--- Information given ---

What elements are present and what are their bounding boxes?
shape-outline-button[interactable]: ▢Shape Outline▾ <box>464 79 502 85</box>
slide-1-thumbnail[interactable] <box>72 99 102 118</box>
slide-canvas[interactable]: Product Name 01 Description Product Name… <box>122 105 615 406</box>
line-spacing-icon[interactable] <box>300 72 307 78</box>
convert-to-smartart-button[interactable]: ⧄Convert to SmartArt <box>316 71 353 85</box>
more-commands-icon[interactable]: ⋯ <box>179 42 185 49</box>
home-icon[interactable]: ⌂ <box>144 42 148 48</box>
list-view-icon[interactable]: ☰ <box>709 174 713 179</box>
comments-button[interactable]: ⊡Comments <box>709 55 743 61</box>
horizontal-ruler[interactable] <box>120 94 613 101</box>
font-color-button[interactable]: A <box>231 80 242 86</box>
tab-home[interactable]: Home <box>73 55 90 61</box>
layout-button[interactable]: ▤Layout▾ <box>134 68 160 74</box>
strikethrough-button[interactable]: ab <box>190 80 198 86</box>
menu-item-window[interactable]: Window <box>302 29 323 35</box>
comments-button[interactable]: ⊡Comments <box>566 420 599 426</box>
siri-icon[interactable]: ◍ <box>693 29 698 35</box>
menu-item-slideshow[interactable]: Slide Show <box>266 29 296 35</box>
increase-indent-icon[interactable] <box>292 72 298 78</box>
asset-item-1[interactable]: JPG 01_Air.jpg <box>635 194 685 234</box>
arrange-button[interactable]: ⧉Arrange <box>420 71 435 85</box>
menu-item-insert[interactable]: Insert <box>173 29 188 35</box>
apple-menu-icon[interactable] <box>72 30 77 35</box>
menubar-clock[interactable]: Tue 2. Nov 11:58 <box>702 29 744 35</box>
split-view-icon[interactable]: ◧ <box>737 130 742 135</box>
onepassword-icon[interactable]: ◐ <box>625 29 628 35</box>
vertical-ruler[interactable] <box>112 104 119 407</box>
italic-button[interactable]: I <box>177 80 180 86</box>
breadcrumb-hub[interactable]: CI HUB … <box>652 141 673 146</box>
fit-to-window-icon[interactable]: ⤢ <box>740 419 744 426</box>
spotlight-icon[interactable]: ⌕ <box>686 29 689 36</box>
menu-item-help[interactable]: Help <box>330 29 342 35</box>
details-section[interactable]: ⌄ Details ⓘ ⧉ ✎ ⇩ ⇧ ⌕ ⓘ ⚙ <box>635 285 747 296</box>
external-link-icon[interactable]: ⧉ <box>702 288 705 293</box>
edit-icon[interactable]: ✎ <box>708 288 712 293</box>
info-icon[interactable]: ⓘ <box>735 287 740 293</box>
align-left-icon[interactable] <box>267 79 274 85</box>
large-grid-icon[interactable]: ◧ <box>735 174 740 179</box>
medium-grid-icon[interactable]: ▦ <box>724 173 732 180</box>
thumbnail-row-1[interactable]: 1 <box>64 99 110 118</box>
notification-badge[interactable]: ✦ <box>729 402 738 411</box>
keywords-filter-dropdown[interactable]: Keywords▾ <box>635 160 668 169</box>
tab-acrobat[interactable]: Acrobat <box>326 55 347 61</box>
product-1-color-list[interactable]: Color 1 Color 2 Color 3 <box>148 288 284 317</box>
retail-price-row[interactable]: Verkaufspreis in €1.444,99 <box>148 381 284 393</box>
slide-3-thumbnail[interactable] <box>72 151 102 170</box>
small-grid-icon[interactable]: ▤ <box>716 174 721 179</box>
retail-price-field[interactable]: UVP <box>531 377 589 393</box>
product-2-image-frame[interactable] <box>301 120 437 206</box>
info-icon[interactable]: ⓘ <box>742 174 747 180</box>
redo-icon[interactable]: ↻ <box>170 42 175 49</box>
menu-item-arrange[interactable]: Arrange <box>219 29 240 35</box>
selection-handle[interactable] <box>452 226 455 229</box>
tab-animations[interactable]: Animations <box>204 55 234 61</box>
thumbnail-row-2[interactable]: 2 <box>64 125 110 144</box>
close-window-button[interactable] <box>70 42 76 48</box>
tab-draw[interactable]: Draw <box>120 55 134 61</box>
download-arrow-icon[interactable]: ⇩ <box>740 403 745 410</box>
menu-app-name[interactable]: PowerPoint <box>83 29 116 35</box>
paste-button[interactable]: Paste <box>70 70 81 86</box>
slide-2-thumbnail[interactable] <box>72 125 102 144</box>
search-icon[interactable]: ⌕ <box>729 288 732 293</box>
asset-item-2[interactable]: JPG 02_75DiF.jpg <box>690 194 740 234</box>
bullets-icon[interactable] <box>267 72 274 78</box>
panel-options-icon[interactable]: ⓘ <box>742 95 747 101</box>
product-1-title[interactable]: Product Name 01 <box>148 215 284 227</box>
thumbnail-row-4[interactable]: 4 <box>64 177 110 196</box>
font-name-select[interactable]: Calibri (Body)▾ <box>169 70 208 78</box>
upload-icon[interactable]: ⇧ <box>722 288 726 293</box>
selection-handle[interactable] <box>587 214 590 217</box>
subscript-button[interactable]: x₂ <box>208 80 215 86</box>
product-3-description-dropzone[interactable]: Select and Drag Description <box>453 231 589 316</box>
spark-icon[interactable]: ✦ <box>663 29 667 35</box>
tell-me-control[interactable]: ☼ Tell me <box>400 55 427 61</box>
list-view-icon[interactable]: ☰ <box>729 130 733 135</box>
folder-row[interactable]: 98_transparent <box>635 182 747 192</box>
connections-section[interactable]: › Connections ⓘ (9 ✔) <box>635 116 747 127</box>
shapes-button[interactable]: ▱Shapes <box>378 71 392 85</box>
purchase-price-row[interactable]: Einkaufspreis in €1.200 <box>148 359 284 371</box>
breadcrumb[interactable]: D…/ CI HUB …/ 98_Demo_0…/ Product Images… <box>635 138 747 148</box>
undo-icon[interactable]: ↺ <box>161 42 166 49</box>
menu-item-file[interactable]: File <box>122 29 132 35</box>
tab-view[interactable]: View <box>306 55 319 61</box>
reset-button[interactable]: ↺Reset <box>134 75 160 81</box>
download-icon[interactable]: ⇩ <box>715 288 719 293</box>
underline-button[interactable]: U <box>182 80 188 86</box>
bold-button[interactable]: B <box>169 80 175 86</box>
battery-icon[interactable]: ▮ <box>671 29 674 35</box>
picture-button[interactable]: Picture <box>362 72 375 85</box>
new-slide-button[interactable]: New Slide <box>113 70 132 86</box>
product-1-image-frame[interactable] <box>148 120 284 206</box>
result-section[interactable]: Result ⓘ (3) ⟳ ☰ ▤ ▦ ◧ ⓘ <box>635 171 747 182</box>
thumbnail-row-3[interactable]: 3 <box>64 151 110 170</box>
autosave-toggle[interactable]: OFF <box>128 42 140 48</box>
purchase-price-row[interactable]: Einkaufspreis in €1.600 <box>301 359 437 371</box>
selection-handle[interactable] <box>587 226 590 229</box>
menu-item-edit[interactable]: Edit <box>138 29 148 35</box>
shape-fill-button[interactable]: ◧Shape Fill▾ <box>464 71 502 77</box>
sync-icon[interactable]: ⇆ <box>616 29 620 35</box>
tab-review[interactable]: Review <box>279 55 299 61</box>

---
--- Information given ---

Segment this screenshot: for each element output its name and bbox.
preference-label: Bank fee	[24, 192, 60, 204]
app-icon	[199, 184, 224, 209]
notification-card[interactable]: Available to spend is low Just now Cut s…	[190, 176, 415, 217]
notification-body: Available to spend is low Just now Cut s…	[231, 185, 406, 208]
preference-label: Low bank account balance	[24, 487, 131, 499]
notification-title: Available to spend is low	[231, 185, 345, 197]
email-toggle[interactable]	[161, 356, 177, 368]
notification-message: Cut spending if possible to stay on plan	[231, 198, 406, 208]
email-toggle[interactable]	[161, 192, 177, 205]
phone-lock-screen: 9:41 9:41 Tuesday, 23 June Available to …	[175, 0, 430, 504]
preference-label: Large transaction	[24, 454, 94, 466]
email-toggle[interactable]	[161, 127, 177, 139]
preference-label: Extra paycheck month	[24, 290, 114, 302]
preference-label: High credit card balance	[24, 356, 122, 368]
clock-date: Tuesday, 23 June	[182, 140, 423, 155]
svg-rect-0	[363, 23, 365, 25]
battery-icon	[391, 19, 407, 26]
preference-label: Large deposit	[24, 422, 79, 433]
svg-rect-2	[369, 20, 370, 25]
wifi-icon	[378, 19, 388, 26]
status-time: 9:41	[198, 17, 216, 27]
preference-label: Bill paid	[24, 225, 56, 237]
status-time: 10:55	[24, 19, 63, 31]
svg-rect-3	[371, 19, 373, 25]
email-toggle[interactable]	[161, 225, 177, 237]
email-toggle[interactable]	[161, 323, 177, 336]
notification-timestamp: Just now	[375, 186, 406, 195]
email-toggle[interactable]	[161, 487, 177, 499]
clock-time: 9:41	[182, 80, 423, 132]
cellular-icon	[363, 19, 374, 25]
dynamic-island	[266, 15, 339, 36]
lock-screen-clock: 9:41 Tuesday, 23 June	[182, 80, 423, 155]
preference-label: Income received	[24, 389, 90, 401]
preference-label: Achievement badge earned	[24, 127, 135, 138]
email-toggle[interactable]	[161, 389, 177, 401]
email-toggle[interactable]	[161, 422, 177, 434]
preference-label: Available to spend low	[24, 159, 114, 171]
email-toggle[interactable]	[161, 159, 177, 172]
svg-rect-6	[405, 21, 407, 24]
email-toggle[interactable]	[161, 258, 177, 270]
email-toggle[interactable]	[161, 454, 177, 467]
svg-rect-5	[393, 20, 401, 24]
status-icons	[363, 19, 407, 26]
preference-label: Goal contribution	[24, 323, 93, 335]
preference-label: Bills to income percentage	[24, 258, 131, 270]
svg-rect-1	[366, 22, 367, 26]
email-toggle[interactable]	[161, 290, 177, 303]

---

* [The task]
The expected result is every line above containing the string "item".

* [Answer section]
menu-item-window[interactable]: Window <box>302 29 323 35</box>
menu-item-slideshow[interactable]: Slide Show <box>266 29 296 35</box>
asset-item-1[interactable]: JPG 01_Air.jpg <box>635 194 685 234</box>
menu-item-insert[interactable]: Insert <box>173 29 188 35</box>
menu-item-help[interactable]: Help <box>330 29 342 35</box>
menu-item-arrange[interactable]: Arrange <box>219 29 240 35</box>
asset-item-2[interactable]: JPG 02_75DiF.jpg <box>690 194 740 234</box>
menu-item-file[interactable]: File <box>122 29 132 35</box>
menu-item-edit[interactable]: Edit <box>138 29 148 35</box>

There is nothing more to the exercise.